The free festival, presented by Avalon Sexual Assault Centre, Dalhousie Women’s Centre, St. Mary’s Women’s Centre and Venus Envy, is a week-long look at sexuality and consent that aims to show how adding voices changes both the language used and the conversation as whole.

But the festival would never have been born if SlutWalk hadn’t wandered into “corset-and-fishnets craziness,” says Shannon Hardy.

“I was disappointed in how I saw (the SlutWalk movement) evolve,” says Hardy, Education and Workshop Co-ordinator at Venus Envy, and founder of Halifax’s ConsentFest.

Originating in Saskatoon, ConsentFest was first organized in conjunction with the city’s SlutWalk as an educational component to the protest that challenged the blaming culture in discussions of sexual violence. Hardy got the rights to hold ConsentFest here.

“(SlutWalk) started as a really cool movement where women were showing up in all kinds of dress. People in burqas and parkas really showing that dress has little to do with whether you’re assaulted or not,” she recalls, “The message got lost the bigger it got.”

SlutWalks weren’t good at including men, either.

“If you don’t have men in the conversation then nothing is going to change – they make up the other half of our world,” she says. Hardy hopes ConsentFest sparks new dialogue.

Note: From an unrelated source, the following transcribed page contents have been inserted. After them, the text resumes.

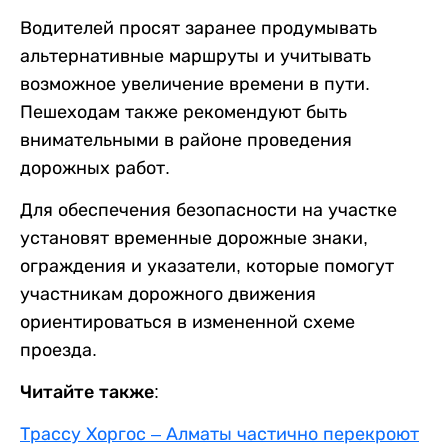
Водителей просят заранее продумывать
альтернативные маршруты и учитывать
возможное увеличение времени в пути.
Пешеходам также рекомендуют быть
внимательными в районе проведения
дорожных работ.
Для обеспечения безопасности на участке
установят временные дорожные знаки,
ограждения и указатели, которые помогут
участникам дорожного движения
ориентироваться в измененной схеме
проезда.
Читайте также:
Трассу Хоргос – Алматы частично перекроют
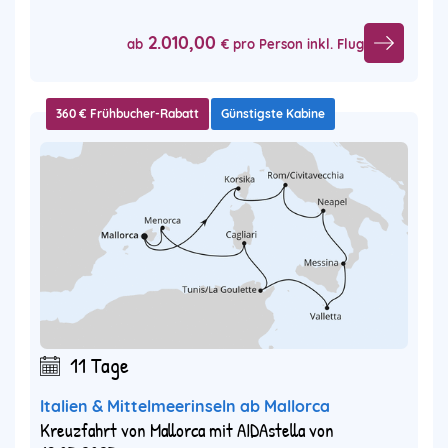
2.010,00
ab
€ pro Person inkl. Flug
360 € Frühbucher-Rabatt
Günstigste Kabine
11 Tage
Italien & Mittelmeerinseln ab Mallorca
Kreuzfahrt von Mallorca mit AIDAstella von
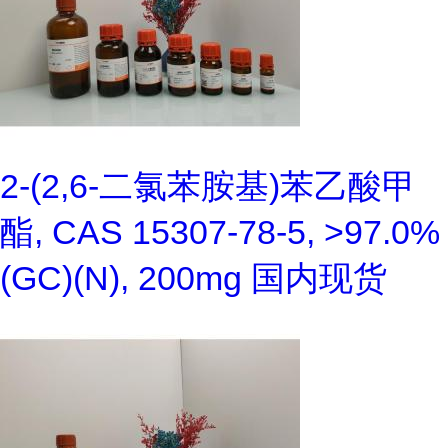
2-(2,6-二氯苯胺基)苯乙酸甲
酯, CAS 15307-78-5, >97.0%
(GC)(N), 200mg 国内现货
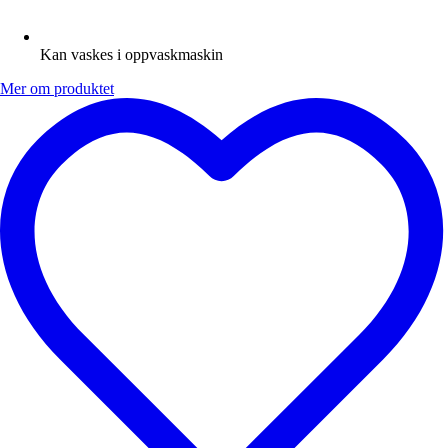
Kan vaskes i oppvaskmaskin
Mer om produktet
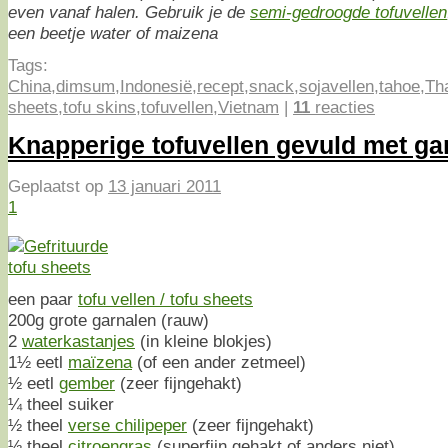
even vanaf halen. Gebruik je de
semi-gedroogde tofuvellen
een beetje water of maizena
Tags:
China
,
dimsum
,
Indonesië
,
recept
,
snack
,
sojavellen
,
tahoe
,
Th
sheets
,
tofu skins
,
tofuvellen
,
Vietnam
|
11
reacties
Knapperige tofuvellen gevuld met ga
Geplaatst op
13 januari 2011
1
een paar
tofu vellen / tofu sheets
200g grote garnalen (rauw)
2
waterkastanjes
(in kleine blokjes)
1½ eetl
maïzena
(of een ander zetmeel)
½ eetl
gember
(zeer fijngehakt)
¼ theel suiker
½ theel
verse chilipeper
(zeer fijngehakt)
½ theel
citroengras
(superfijn gehakt of anders niet)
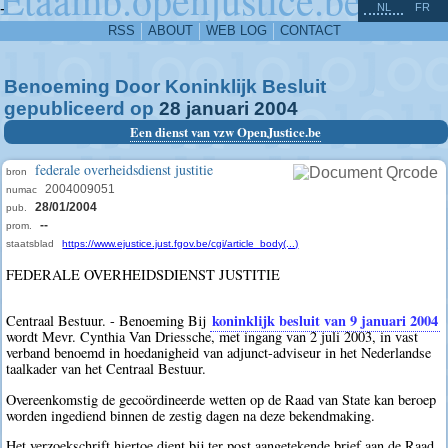
^
-
NL
FR
RSS
ABOUT
WEB LOG
CONTACT
Benoeming Door Koninklijk Besluit
gepubliceerd op
28
januari
2004
Een dienst van vzw OpenJustice.be
federale overheidsdienst justitie
bron
2004009051
numac
28/01/2004
pub.
--
prom.
staatsblad
https://www.ejustice.just.fgov.be/cgi/article_body(...)
FEDERALE OVERHEIDSDIENST JUSTITIE
koninklijk besluit van 9 januari 2004
Centraal Bestuur. - Benoeming Bij
wordt Mevr. Cynthia Van Driessche, met ingang van 2 juli 2003, in vast
verband benoemd in hoedanigheid van adjunct-adviseur in het Nederlandse
taalkader van het Centraal Bestuur.
Overeenkomstig de gecoördineerde wetten op de Raad van State kan beroep
worden ingediend binnen de zestig dagen na deze bekendmaking.
Het verzoekschrift hiertoe dient bij ter post aangetekende brief aan de Raad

“Consent isn’t something that’s often taught or talked about. How can women be the only ones discussing consent?

Festival organizers are excited to have Friedman on hand to contribute to the conversation.

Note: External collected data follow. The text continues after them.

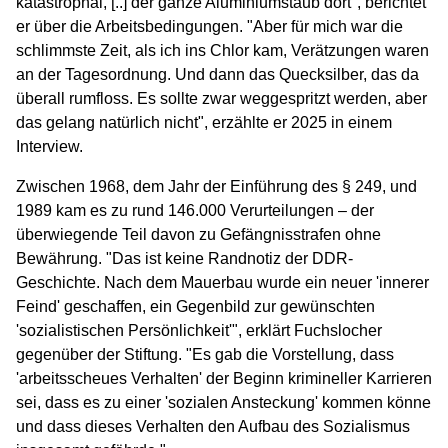
katastrophal, [..] der ganze Aluminiumstaub dort", berichtet
er über die Arbeitsbedingungen. "Aber für mich war die
schlimmste Zeit, als ich ins Chlor kam, Verätzungen waren
an der Tagesordnung. Und dann das Quecksilber, das da
überall rumfloss. Es sollte zwar weggespritzt werden, aber
das gelang natürlich nicht", erzählte er 2025 in einem
Interview.
Zwischen 1968, dem Jahr der Einführung des § 249, und
1989 kam es zu rund 146.000 Verurteilungen – der
überwiegende Teil davon zu Gefängnisstrafen ohne
Bewährung. "Das ist keine Randnotiz der DDR-
Geschichte.
Nach dem Mauerbau wurde ein neuer 'innerer
Feind' geschaffen, ein Gegenbild zur gewünschten
'sozialistischen Persönlichkeit'", erklärt Fuchslocher
gegenüber der Stiftung. "Es gab die Vorstellung, dass
'arbeitsscheues Verhalten' der Beginn krimineller Karrieren
sei, dass es zu einer 'sozialen Ansteckung' kommen könne
und dass dieses Verhalten den Aufbau des Sozialismus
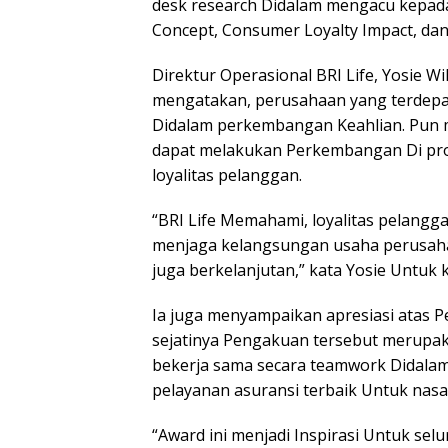
desk research Didalam mengacu kepada
Concept, Consumer Loyalty Impact, dan
Direktur Operasional BRI Life, Yosie W
mengatakan, perusahaan yang terdepa
Didalam perkembangan Keahlian. Pun m
dapat melakukan Perkembangan Di pro
loyalitas pelanggan.
“BRI Life Memahami, loyalitas pelangg
menjaga kelangsungan usaha perusaha
juga berkelanjutan,” kata Yosie Untuk 
Ia juga menyampaikan apresiasi atas P
sejatinya Pengakuan tersebut merupaka
bekerja sama secara teamwork Didalam
pelayanan asuransi terbaik Untuk nasa
“Award ini menjadi Inspirasi Untuk selur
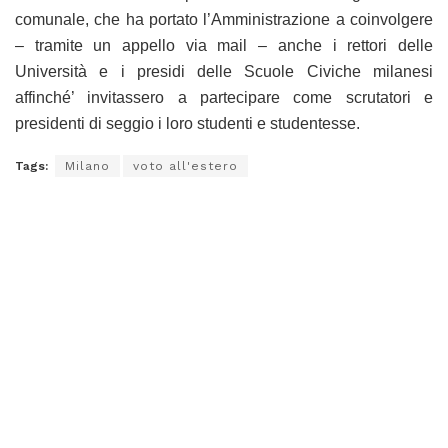
comunale, che ha portato l’Amministrazione a coinvolgere
– tramite un appello via mail – anche i rettori delle
Università e i presidi delle Scuole Civiche milanesi
affinché’ invitassero a partecipare come scrutatori e
presidenti di seggio i loro studenti e studentesse.
Tags:
Milano
voto all'estero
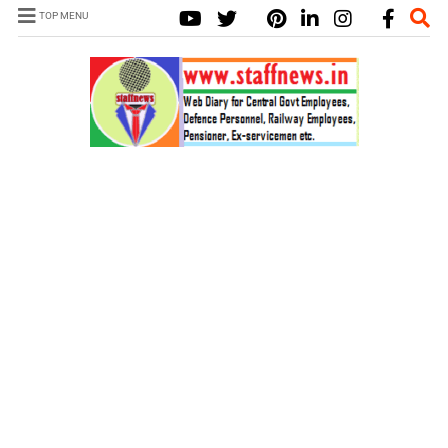
TOP MENU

“She’s not speaking in jargon that’s only exclusive to feminists or even to people with university degrees," says Ellen Taylor, the Dal Women’s Centre’s campaign co-ordinator. "She really talks at a personal level with people and I like that about her. I feel like she reaches young women as a result.”

“The number one thing I’ve heard is I wish I had this (book) when I was younger, I wish I had it sooner. And that makes me sad, but it also really makes me happy that it’s having such an impact,” says Friedman. “It’s been really, really gratifying to see it received in the way I had really hoped it would be.”

Friedman believes it’s important that young women are exposed to the message in her book, a message echoed in the content of the festival.

“The real potential in making sure that young women get access to it is that they would be able to avoid a lot of the things we’ve had to struggle through,” she says, “that they would be better equipped to deal with the things they’re about to have to struggle with.”

She also appreciates the way the festival looks forward while paying respect to the past.

“I’m super excited about ConsentFest. I just love the idea of a whole week of activities—not just at a university—a whole community can participate in this conversation, it’s so exciting,” says Friedman, “Obviously it’s the same week as December 6th [the anniversary of the 1989 slaying of 14 women at École Polytechnique in Montreal] and all the remembrance activities, but I love how in the middle of the grief and anger of those activities we can also talk about what we want to move toward as well as what we’re against.”

For Friedman, that future is one where women are the focus of their own lives.

“I want a future where women and girls get to be the subject of their own sexuality, not the object of somebody else’s. That we are the main characters in our own play, not props in somebody else’s—which is how women’s sexuality is treated now,” she says. “Whatever the outside attitudes about sexuality it’s always about somebody’s agenda for us, and I want a world where we can have our own.”